Instructions to follow
Retype, without alteration, each line from the line containing "Ir a yoigo.com" to the final line of the records.

Dataset
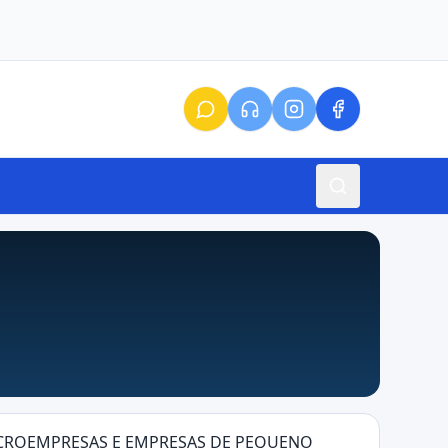
MICROEMPRESAS E EMPRESAS DE PEQUENO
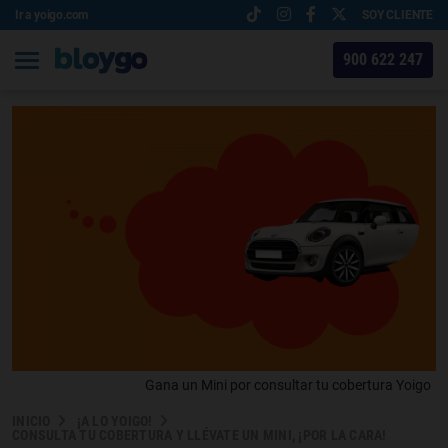
Ir a yoigo.com
SOY CLIENTE
900 622 247
Gana un Mini por consultar tu cobertura Yoigo
INICIO
¡A LO YOIGO!
CONSULTA TU COBERTURA Y LLÉVATE UN MINI, ¡POR LA CARA!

Solution to this problem
Ir a yoigo.com
SOY CLIENTE
900 622 247
Gana un Mini por consultar tu cobertura Yoigo
INICIO
¡A LO YOIGO!
CONSULTA TU COBERTURA Y LLÉVATE UN MINI, ¡POR LA CARA!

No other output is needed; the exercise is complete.